High inventory levels at a few large retailers are not representative of the entire economy, nor are they producing discounts on a wide range of products.
The risk of a hard landing grows daily as the Fed needs to do much more to quell inflation.
In June, consumer prices rose 1.3% from May and increased 9.1% in the past twelve months. The last time consumer prices topped 9% for twelve months was in 1981.
Roughly half of the price increase stemmed from higher prices for food and energy. The core price index, or total consumer prices less food and energy, rose 0.7% and increased 5.9% in the last twelve months. That was slightly less than the 6%-plus readings of the past five months.
Yet, another broad price index made a new high in June. Consumer prices less food, energy, shelter, and used cars, rose 0.7% in June and increased 6.1% in the past twelve months, a new cycle high. This price index removes more noise from supply shortages and the controversial way of measuring housing costs.

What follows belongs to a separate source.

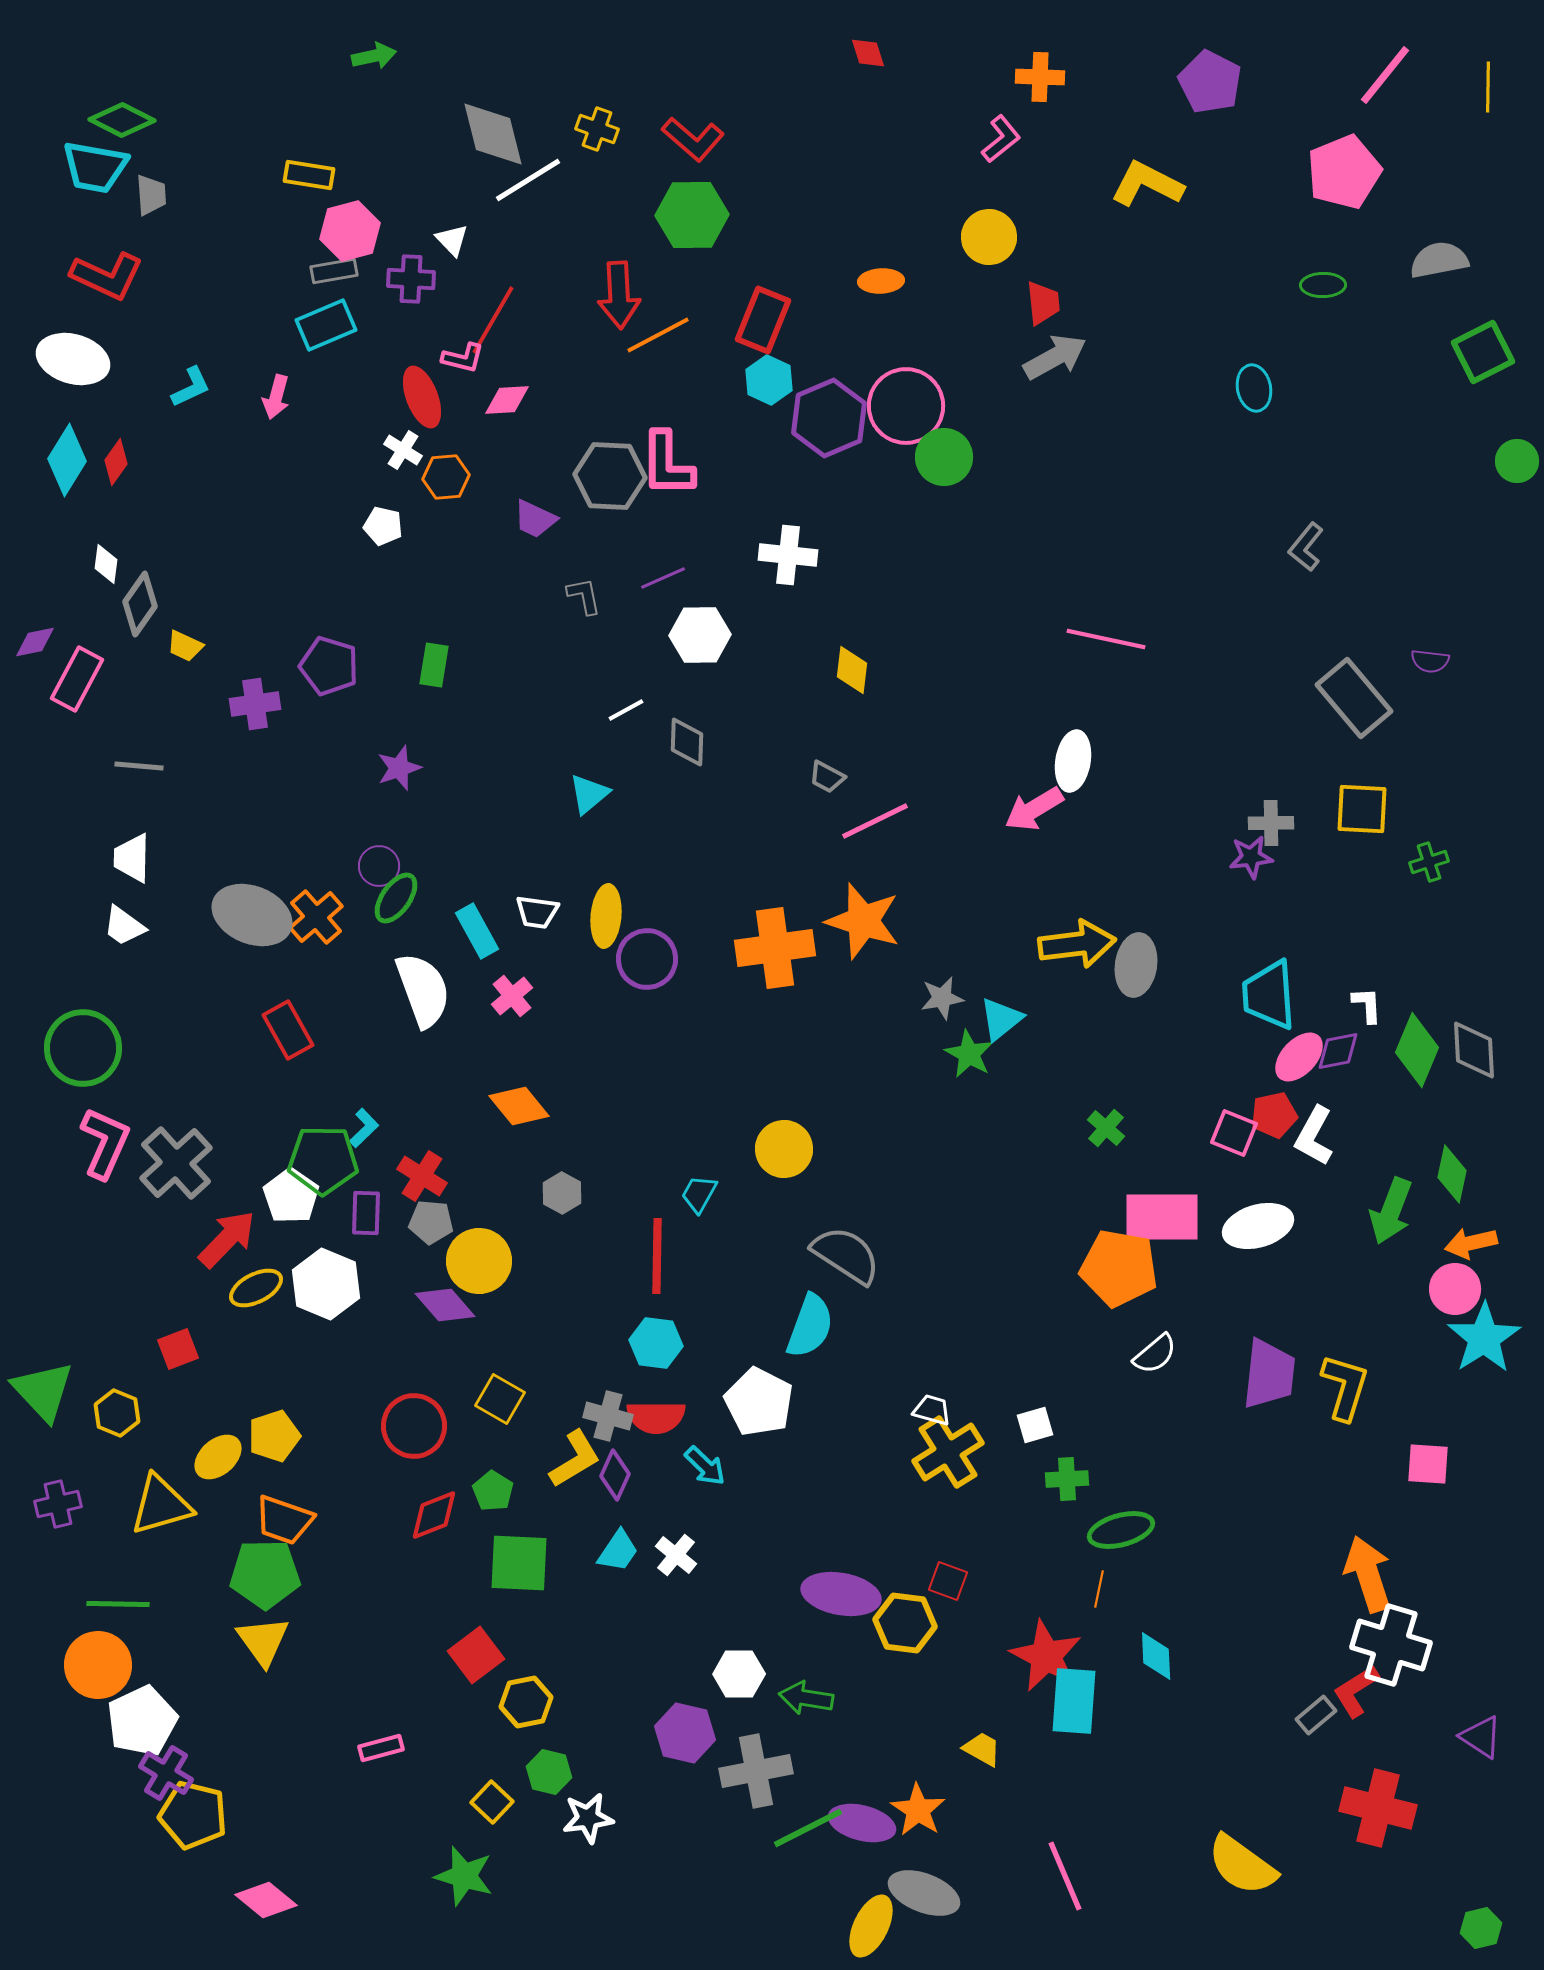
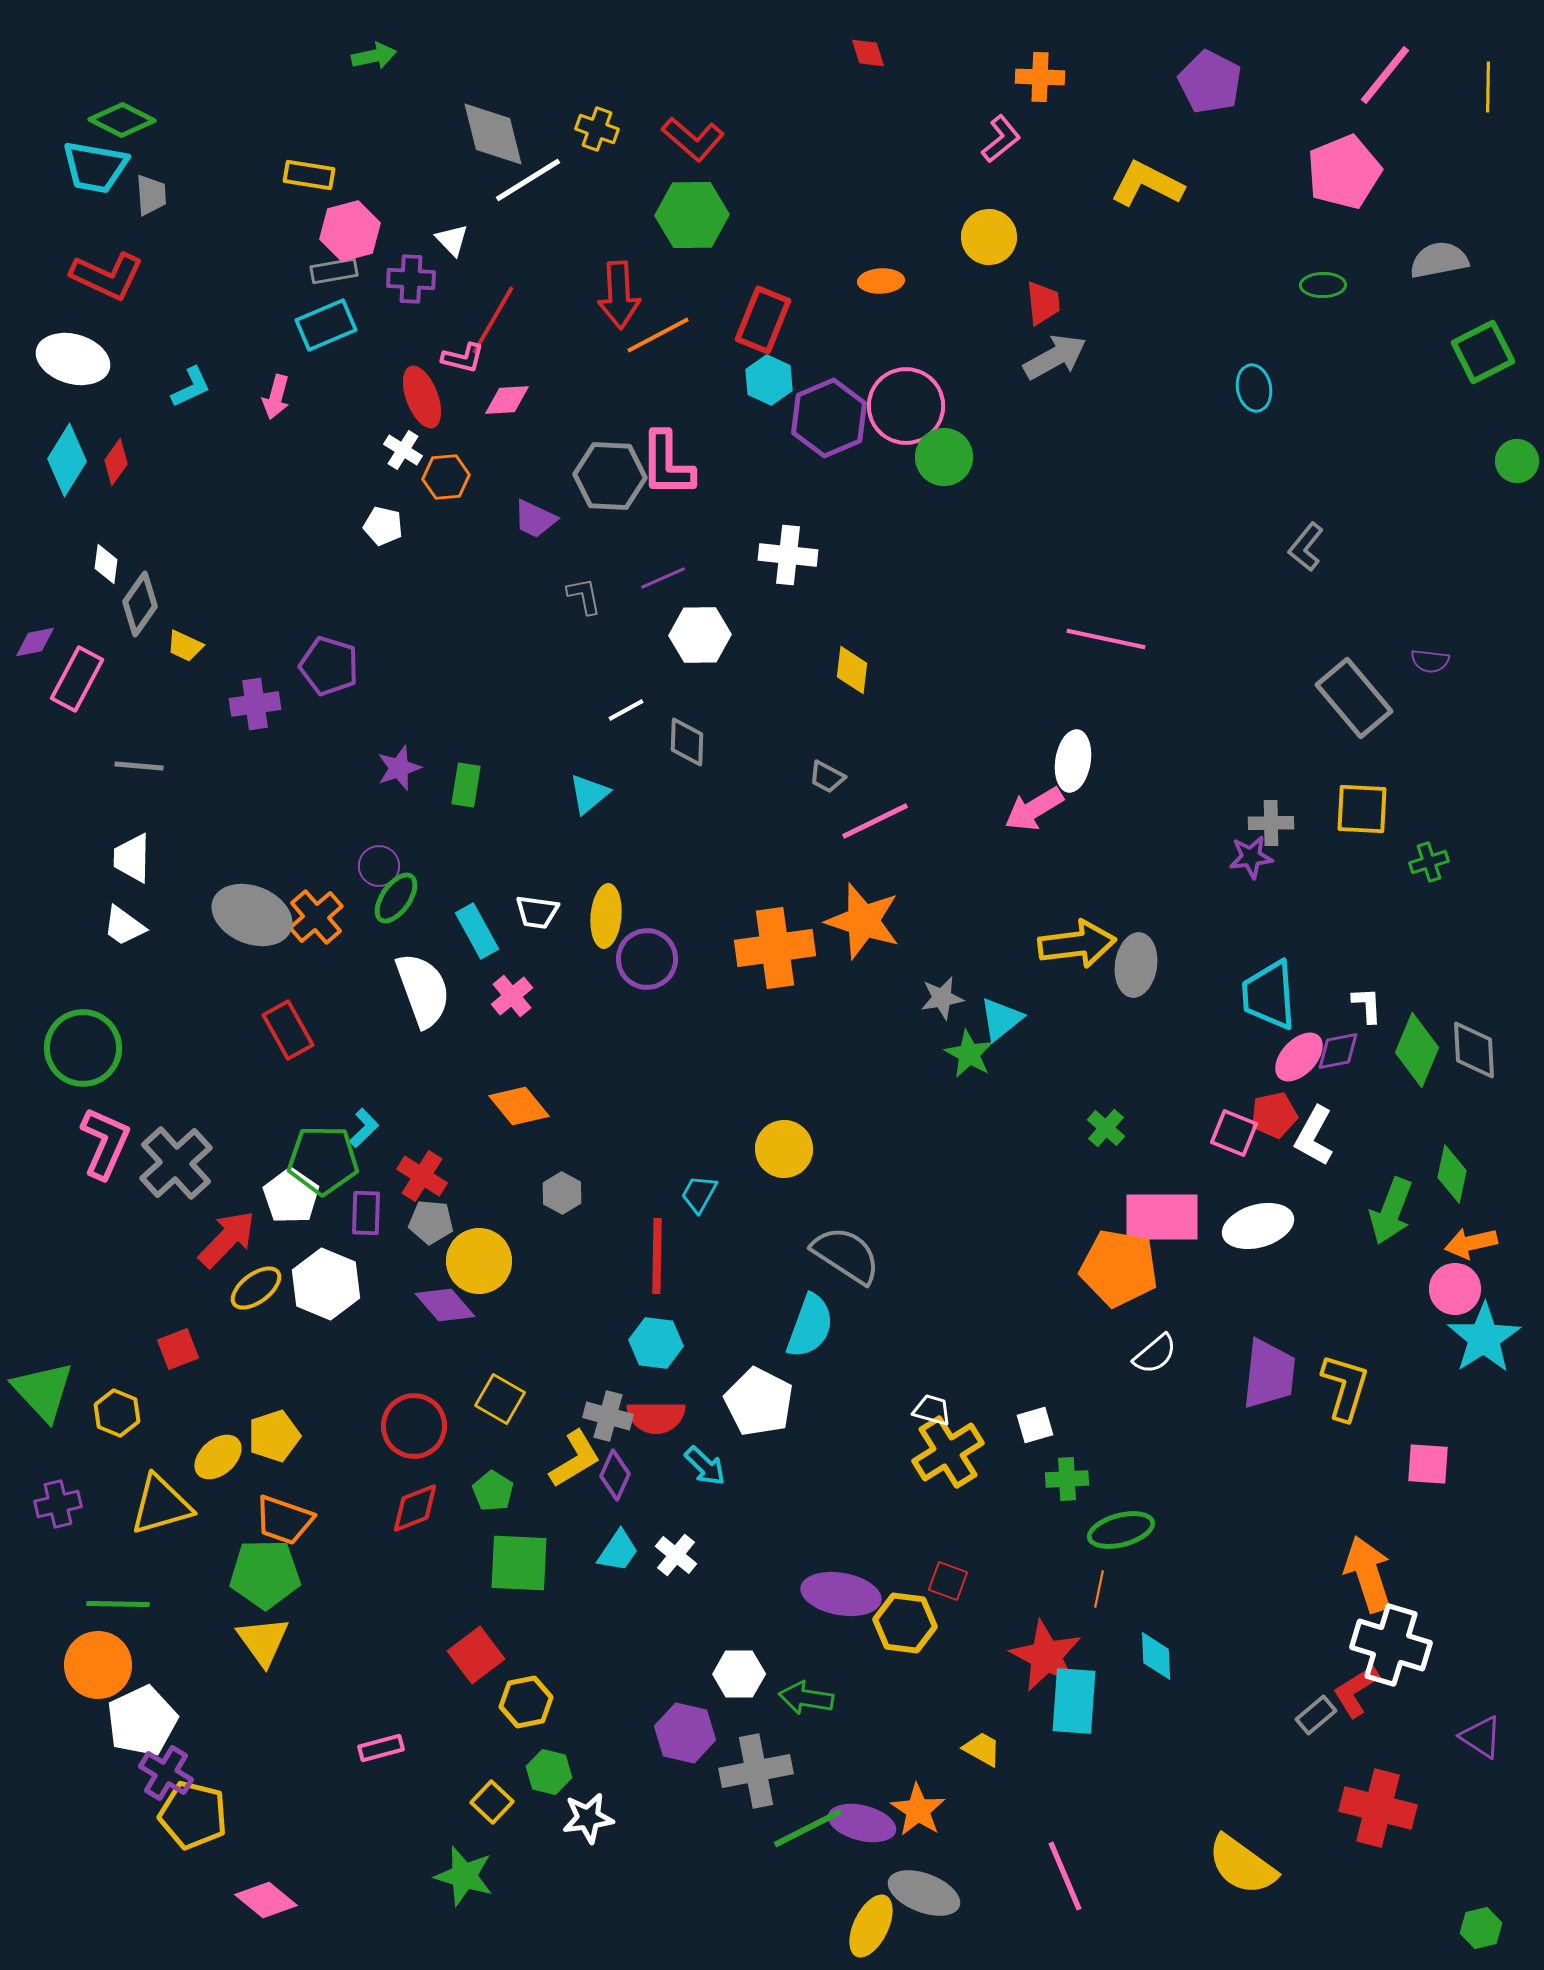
green rectangle at (434, 665): moved 32 px right, 120 px down
yellow ellipse at (256, 1288): rotated 10 degrees counterclockwise
red diamond at (434, 1515): moved 19 px left, 7 px up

There has been much talk, if not hope, that the high and rising inventory levels at a few major retailers (e.g., Target and Wal-Mart) and falling commodity prices would begin to restrain consumer price inflation for various goods. Yet, the June CPI throws cold water on those views, especially those waiting for product discounts to hold down inflation pressures.
In June, prices for home furnishings, which includes appliances and furniture, rose 0.5%, well above the 0.1% increase in May. Also, apparel prices rose 0.8% last month, up from 0.7% in May and the most significant monthly rise since January. Relatively large price increase for these goods provides hard evidence that wage costs are a much more substantial part of a firm's cost structure than commodity prices and that inventory levels at a few retailers are not always representative of the entire economy.
Even if inflation for these items begins to subside in the coming months, the impact of core inflation will be small and overwhelmed by rising housing costs. The combined weight for home furnishing and apparel is 6% versus 32% for shelter. Shelter costs have risen 5.7% in the past twelve months and should accelerate to nearly 7% in the next year.
The bottom line is that the Fed's fight against inflation is still in its early innings. Fed funds, pegged at 1.5% to 1.75% now, will have to at least double by year-end for the Fed to have a chance to cut core inflation in half in 2023.